▸ TASK TO COMPLETE
Note on the material below: return exactly the lines from the line that holds "prevent disease transmission." through the line that holds "Run to the Radar®", and leave out each picture.

▸ PROVIDED INFORMATION
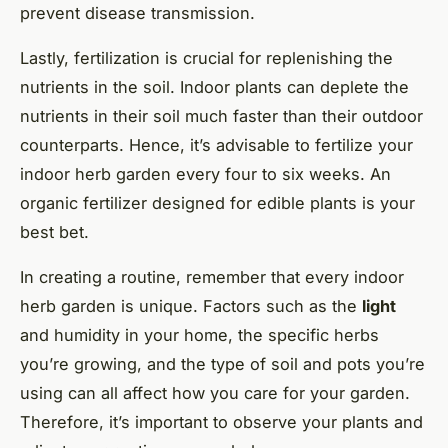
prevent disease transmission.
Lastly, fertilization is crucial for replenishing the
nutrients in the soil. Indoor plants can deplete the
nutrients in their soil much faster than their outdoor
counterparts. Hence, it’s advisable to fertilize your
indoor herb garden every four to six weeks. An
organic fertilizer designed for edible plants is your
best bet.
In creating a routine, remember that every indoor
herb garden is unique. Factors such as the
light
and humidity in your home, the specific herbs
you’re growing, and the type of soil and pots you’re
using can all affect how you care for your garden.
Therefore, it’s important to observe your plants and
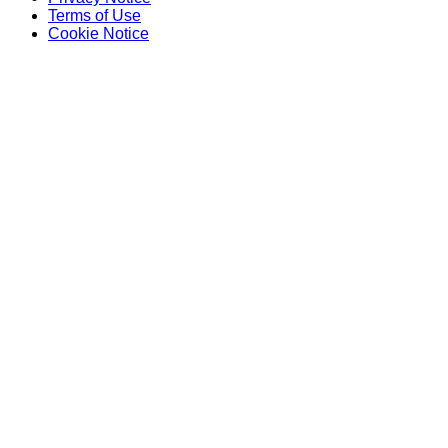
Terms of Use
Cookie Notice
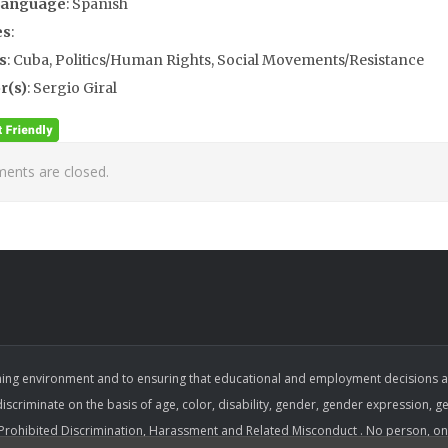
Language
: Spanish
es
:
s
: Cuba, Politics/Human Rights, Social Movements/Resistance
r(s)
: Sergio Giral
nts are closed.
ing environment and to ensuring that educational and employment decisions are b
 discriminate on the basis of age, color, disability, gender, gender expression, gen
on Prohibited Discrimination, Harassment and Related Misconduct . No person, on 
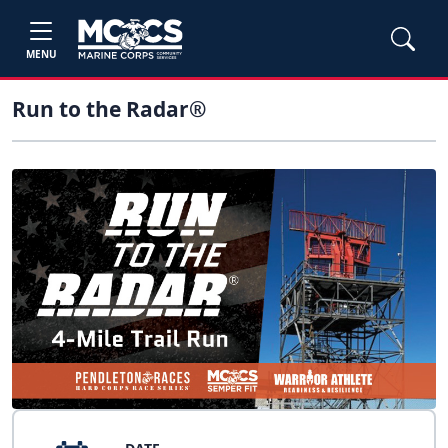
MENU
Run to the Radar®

==

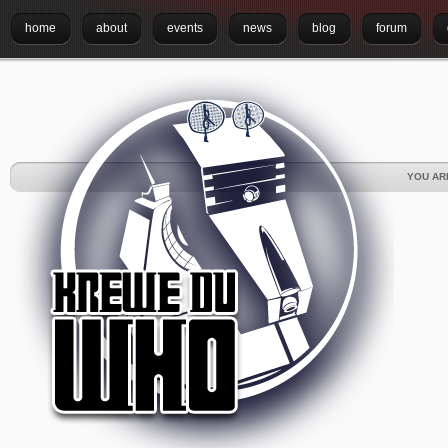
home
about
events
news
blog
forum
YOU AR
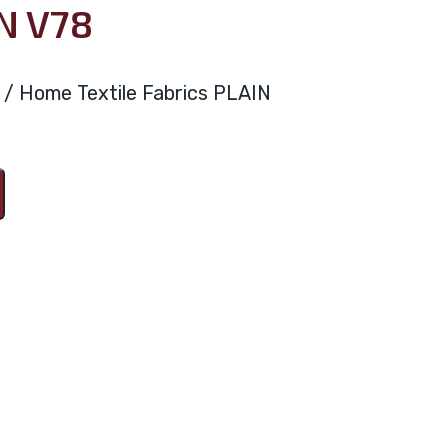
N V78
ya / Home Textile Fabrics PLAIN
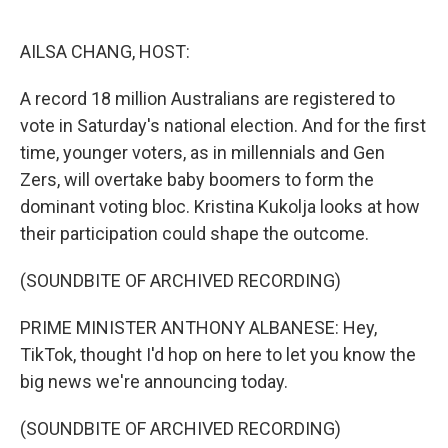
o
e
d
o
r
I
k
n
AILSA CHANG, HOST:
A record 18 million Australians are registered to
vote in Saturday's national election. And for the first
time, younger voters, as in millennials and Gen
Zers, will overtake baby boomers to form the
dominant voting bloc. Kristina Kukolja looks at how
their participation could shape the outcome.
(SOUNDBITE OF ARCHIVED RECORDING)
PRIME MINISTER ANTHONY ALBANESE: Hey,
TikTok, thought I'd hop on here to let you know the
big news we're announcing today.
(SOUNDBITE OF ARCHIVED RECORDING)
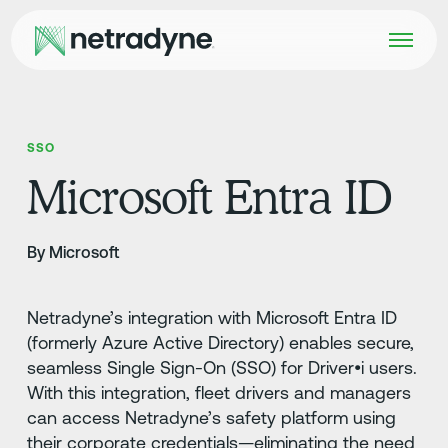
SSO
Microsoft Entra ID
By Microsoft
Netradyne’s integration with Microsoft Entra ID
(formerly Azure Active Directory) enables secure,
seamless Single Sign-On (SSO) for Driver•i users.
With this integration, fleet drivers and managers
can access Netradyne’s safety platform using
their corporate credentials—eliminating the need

* * *

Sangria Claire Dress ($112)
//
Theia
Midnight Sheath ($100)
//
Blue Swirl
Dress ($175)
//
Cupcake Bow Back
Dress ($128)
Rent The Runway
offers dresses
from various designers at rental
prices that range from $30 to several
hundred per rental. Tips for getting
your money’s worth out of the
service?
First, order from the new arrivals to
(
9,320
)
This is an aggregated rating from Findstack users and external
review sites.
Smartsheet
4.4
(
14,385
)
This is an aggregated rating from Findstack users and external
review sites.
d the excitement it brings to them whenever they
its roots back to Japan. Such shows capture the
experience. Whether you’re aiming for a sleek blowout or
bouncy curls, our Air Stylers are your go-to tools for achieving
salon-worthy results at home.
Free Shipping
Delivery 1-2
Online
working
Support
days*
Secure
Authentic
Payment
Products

▸ EXERCISE ANSWER
prevent disease transmission.
Lastly, fertilization is crucial for replenishing the
nutrients in the soil. Indoor plants can deplete the
nutrients in their soil much faster than their outdoor
counterparts. Hence, it’s advisable to fertilize your
indoor herb garden every four to six weeks. An
organic fertilizer designed for edible plants is your
best bet.
In creating a routine, remember that every indoor
herb garden is unique. Factors such as the
light
and humidity in your home, the specific herbs
you’re growing, and the type of soil and pots you’re
using can all affect how you care for your garden.
Therefore, it’s important to observe your plants and
Terms of Use
Cookie Notice
Language
: Spanish
es
:
s
: Cuba, Politics/Human Rights, Social Movements/Resistance
r(s)
: Sergio Giral
nts are closed.
ing environment and to ensuring that educational and employment decisions are b
 discriminate on the basis of age, color, disability, gender, gender expression, gen
on Prohibited Discrimination, Harassment and Related Misconduct . No person, on 
MENU
Run to the Radar®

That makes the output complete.